Hands-on activities are emphasized at Field Middle School, where boys cook lunch for each other and staff every Monday.
‘Motivated by competition’
Field is too new to have high-school graduation success rates. But the Barack Obama Male Leadership Academy, a public all-boys school for grades six through 12, has proven results. The Dallas school, open since 2011, has a 91% graduation rate; the same percentage of students score proficient on reading, compared with the district average of 52%, according to U.S. News & World Report.
“The biggest reason our students do well is we have a committed staff. The brothers, as we call our students, know we care about them,” says Rashad Jackson, principal of the school, which has 541 boys. “It’s not just about A’s and B’s, we’re invested in their social-emotional well-being.”
The boys at the Obama Academy, as well as the students at Dallas’s two other public all-boys schools, have opportunities to get out their wiggles throughout the day. (The district also has three all-girls’ schools.)
The boys at Field have to turn in their phones and smartwatches to the front office before school.
At Dallas’s pre-K through-eighth-grade Solar Preparatory School for Boys, students rotate through a different learning station every 15 minutes because brain science shows boys need frequent movement, says principal Derek Thomas.

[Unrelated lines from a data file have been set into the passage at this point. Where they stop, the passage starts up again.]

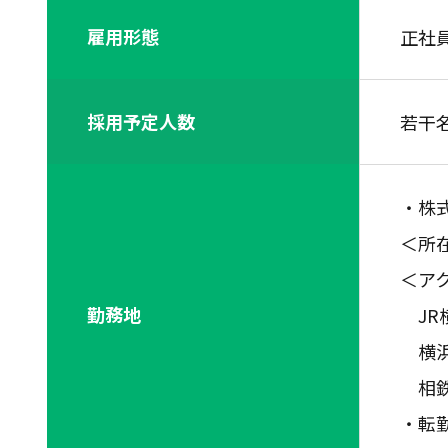
雇用形態
正社
採用予定人数
若干
・株
＜所在
＜ア
勤務地
JR
横浜
相鉄
・転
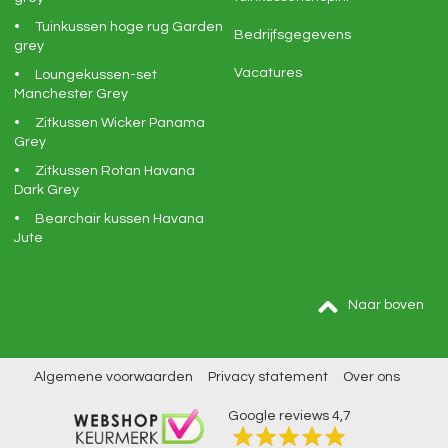
Tuinkussen hoge rug Garden
Bedrijfsgegevens
grey
Vacatures
Loungekussen-set
Manchester Grey
Zitkussen Wicker Panama
Grey
Zitkussen Rotan Havana
Dark Grey
Bearchair kussen Havana
Jute
Naar boven
Algemene voorwaarden
Privacy statement
Over ons
Google reviews
4,7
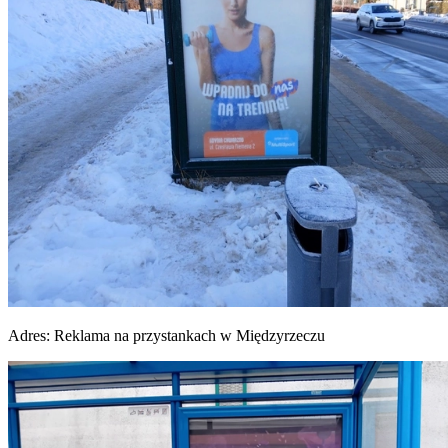
Adres:
Reklama na przystankach w Międzyrzeczu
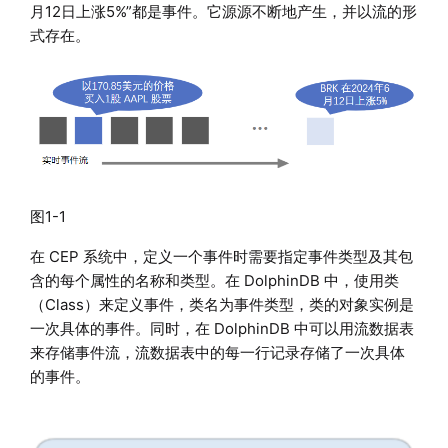
月12日上涨5%”都是事件。它源源不断地产生，并以流的形
式存在。
图1-1
在 CEP 系统中，定义一个事件时需要指定事件类型及其包
含的每个属性的名称和类型。在 DolphinDB 中，使用类
（Class）来定义事件，类名为事件类型，类的对象实例是
一次具体的事件。同时，在 DolphinDB 中可以用流数据表
来存储事件流，流数据表中的每一行记录存储了一次具体
的事件。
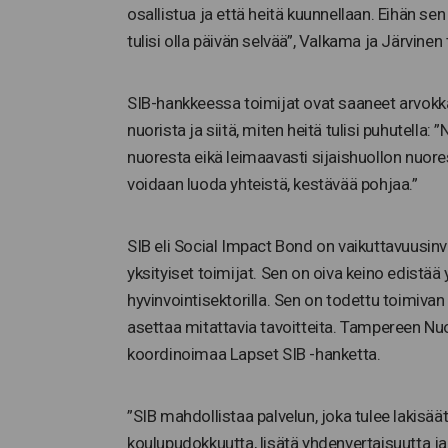
osallistua ja että heitä kuunnellaan. Eihän se
tulisi olla päivän selvää”, Valkama ja Järvinen
SIB-hankkeessa toimijat ovat saaneet arvokkai
nuorista ja siitä, miten heitä tulisi puhutella
nuoresta eikä leimaavasti sijaishuollon nuores
voidaan luoda yhteistä, kestävää pohjaa.”
SIB eli Social Impact Bond on vaikuttavuusinve
yksityiset toimijat. Sen on oiva keino edistää
hyvinvointisektorilla. Sen on todettu toimivan
asettaa mitattavia tavoitteita. Tampereen Nu
koordinoimaa Lapset SIB -hanketta.
”SIB mahdollistaa palvelun, joka tulee lakisäät
koulupudokkuutta, lisätä yhdenvertaisuutta ja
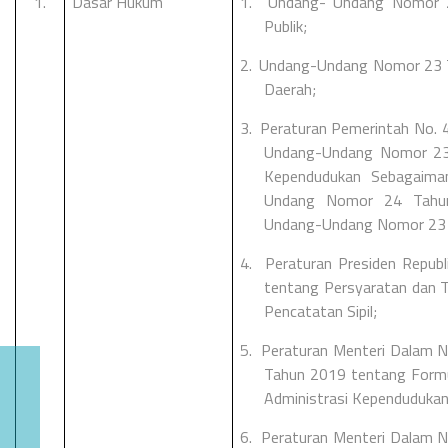
1.
Dasar Hukum
1.
Undang- Undang Nomor 
Publik;
2.
Undang-Undang Nomor 23 
Daerah;
3.
Peraturan Pemerintah No. 
Undang-Undang Nomor 23 
Kependudukan Sebagaima
Undang Nomor 24 Tahu
Undang-Undang Nomor 23 
4.
Peraturan Presiden Repub
tentang Persyaratan dan 
Pencatatan Sipil;
5.
Peraturan Menteri Dalam N
Tahun 2019 tentang Formu
Administrasi Kependudukan
6.
Peraturan Menteri Dalam N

Timers buzz to indicate when students need to switch to the next task.
“When you put a timer on something, it becomes a competition, and boys are motivated by competition,” he says. “If I tell them to work on organizing their binder and I give them two minutes, they’ll do it in one minute 30 seconds.”
‘The boys have voices’
These educators say middle-school boys feel freer to make and learn from mistakes when girls aren’t around.
That’s something administrators at Treasure Valley Classical Academy, a coed charter school in Fruitland, Idaho, also noticed. When middle-school boys and girls are together in PE class, the boys try to impress the girls, and the girls don’t participate as much, says school founder Stephen Lambert.

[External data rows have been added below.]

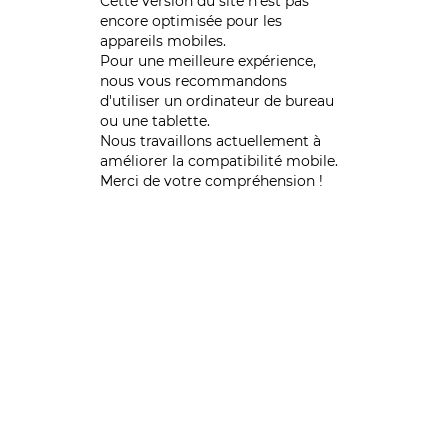
Cette version du site n’est pas
encore optimisée pour les
appareils mobiles.
Pour une meilleure expérience,
nous vous recommandons
d'utiliser un ordinateur de bureau
ou une tablette.
Nous travaillons actuellement à
améliorer la compatibilité mobile.
Merci de votre compréhension !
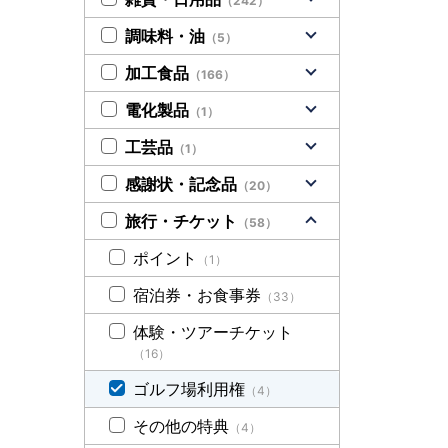
（242）
調味料・油
（5）
加工食品
（166）
電化製品
（1）
工芸品
（1）
感謝状・記念品
（20）
旅行・チケット
（58）
ポイント
（1）
宿泊券・お食事券
（33）
体験・ツアーチケット
（16）
ゴルフ場利用権
（4）
その他の特典
（4）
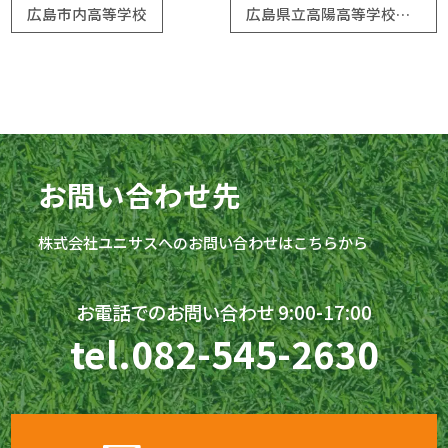
広島市内高等学校
広島県立高陽高等学校 テニスコート
お問い合わせ先
株式会社
ユニサス
へのお問い合わせはこちらから
お電話でのお問い合わせ 9:00-17:00
tel.
082-545-2630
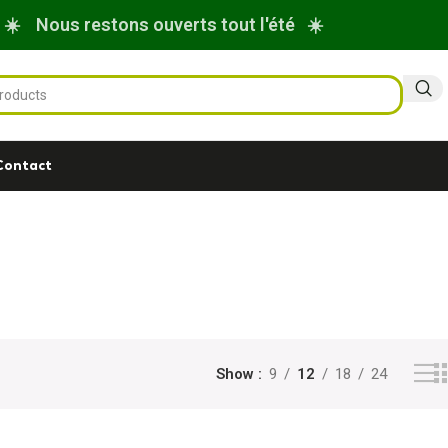
☀️ Nous restons ouverts tout l'été ☀️
Contact
Show
9
12
18
24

Field focuses on teaching boys the way boys learn best. Research shows that boys focus better in class when they have ample opportunities to move around during the school day.
The 580-student school, which serves kindergarten through 10th grade, began separating girls and boys in some PE classes two years ago. The girls became more engaged and competitive and the boys more focused, teachers said.

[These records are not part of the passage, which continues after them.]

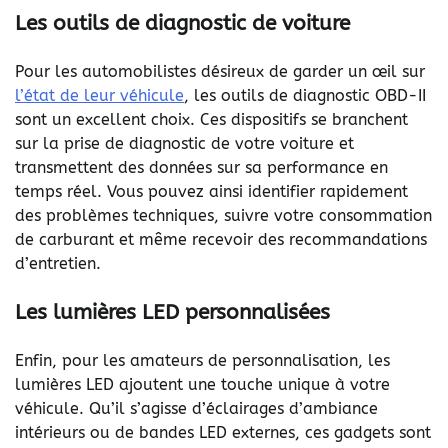
Les outils de diagnostic de voiture
Pour les automobilistes désireux de garder un œil sur
l’état de leur véhicule
, les outils de diagnostic OBD-II
sont un excellent choix. Ces dispositifs se branchent
sur la prise de diagnostic de votre voiture et
transmettent des données sur sa performance en
temps réel. Vous pouvez ainsi identifier rapidement
des problèmes techniques, suivre votre consommation
de carburant et même recevoir des recommandations
d’entretien.
Les lumières LED personnalisées
Enfin, pour les amateurs de personnalisation, les
lumières LED ajoutent une touche unique à votre
véhicule. Qu’il s’agisse d’éclairages d’ambiance
intérieurs ou de bandes LED externes, ces gadgets sont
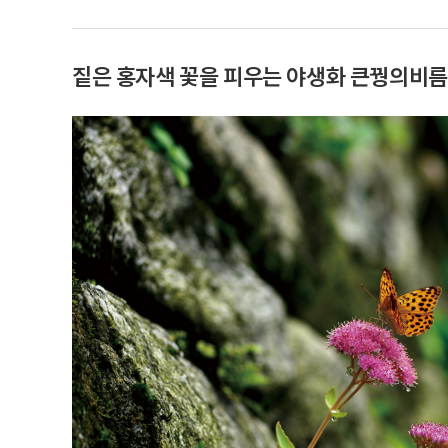
짙은 홍자색 꽃을 피우는 야생화 큰꿩의비름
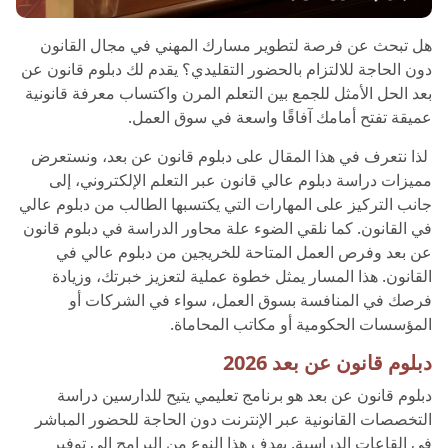
هل تبحث عن فرصة لتطوير مسارك المهني في مجال القانون
دون الحاجة للالتزام بالحضور التقليدي؟ يقدم لك دبلوم قانون عن
بعد الحل الأمثل للجمع بين التعلم المرن واكتساب معرفة قانونية
عميقة تفتح أمامك آفاقًا واسعة في سوق العمل.
لذا نتعرف في هذا المقال على دبلوم قانون عن بعد، ونستعرض
مميزات دراسة دبلوم عالي قانون عبر التعلم الإلكتروني، إلى
جانب التركيز على المهارات التي يكتسبها الطالب من دبلوم عالي
في القانون. كما نلقي الضوء علة محاور الدراسة في دبلوم قانون
عن بعد وفرص العمل المتاحة للخريجين من دبلوم عالي في
القانون. هذا المسار يمثل خطوة عملية لتعزيز خبرتك، وزيادة
فرصك في المنافسة بسوق العمل، سواء في الشركات أو
المؤسسات الحكومية أو مكاتب المحاماة.
دبلوم قانون عن بعد 2026
دبلوم قانون عن بعد هو برنامج تعليمي يتيح للدارسين دراسة
التخصصات القانونية عبر الإنترنت دون الحاجة للحضور المباشر
في القاعات الدراسية. يهدف هذا النوع من البرامج إلى توفير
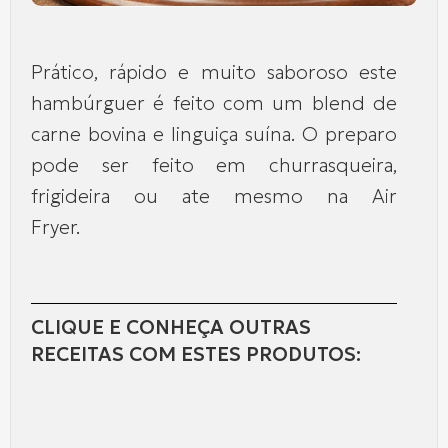
Prático, rápido e muito saboroso este
hambúrguer é feito com um blend de
carne bovina e linguiça suína. O preparo
pode ser feito em churrasqueira,
frigideira ou ate mesmo na Air
Fryer.
CLIQUE E CONHEÇA OUTRAS
RECEITAS COM ESTES PRODUTOS:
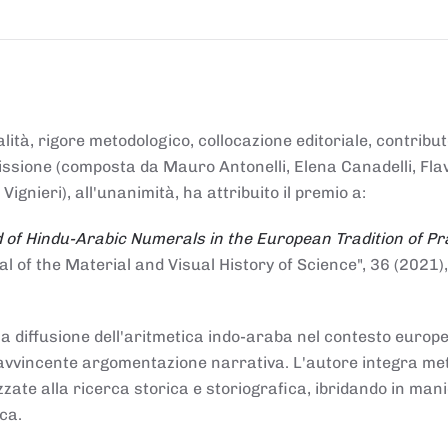
alità, rigore metodologico, collocazione editoriale, contribu
mmissione (composta da Mauro Antonelli, Elena Canadelli, Fla
gnieri), all'unanimità, ha attribuito il
premio
a:
 of Hindu-Arabic Numerals in the European Tradition of Pr
al of the Material and Visual History of Science", 36 (2021),
la diffusione dell'aritmetica indo-araba nel contesto europeo
e e avvincente argomentazione narrativa. L'autore integra me
izzate alla ricerca storica e storiografica, ibridando in man
ca.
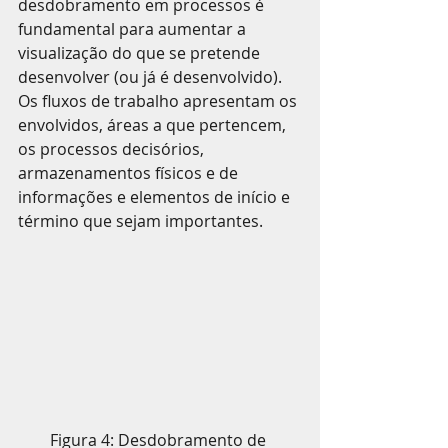
desdobramento em processos é 
fundamental para aumentar a 
visualização do que se pretende 
desenvolver (ou já é desenvolvido). 
Os fluxos de trabalho apresentam os 
envolvidos, áreas a que pertencem, 
os processos decisórios, 
armazenamentos físicos e de 
informações e elementos de início e 
término que sejam importantes.
Figura 4: Desdobramento de 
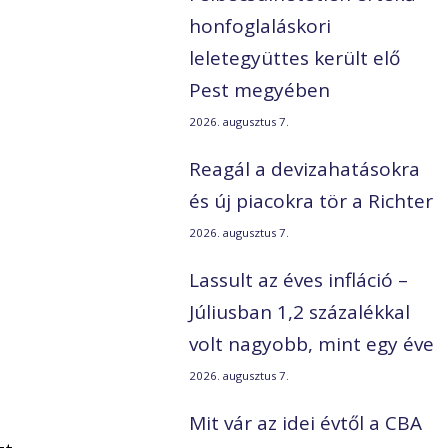
honfoglaláskori
leletegyüttes került elő
Pest megyében
2026. augusztus 7.
Reagál a devizahatásokra
és új piacokra tör a Richter
2026. augusztus 7.
Lassult az éves infláció –
Júliusban 1,2 százalékkal
volt nagyobb, mint egy éve
2026. augusztus 7.
Mit vár az idei évtől a CBA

The school did the same for some music and art classes. When together, girls tend to out-sing the boys, Lambert says. “The boys’ voices are cracking and they’re embarrassed and self-conscious and they won’t sing,” he adds. “When you split them up, you realize the boys have voices and they want to make them heard.”
All students get plenty of time to move, with recess for all kids in kindergarten through eighth grade, and an extended hangout time after lunch for the high-school students.
Leonard Sax is a family doctor who has studied more than 500 schools over the past 20 years, and wrote several books on gender differences. He says that any school could replicate these approaches without being disruptive—or discriminatory.
“Schools can be friendly to boys without being unfriendly to girls,” he says.
Field’s head of school says boys learn by bumping into things. Here, teacher Nicholas Hardy leads sixth-graders in a huddle.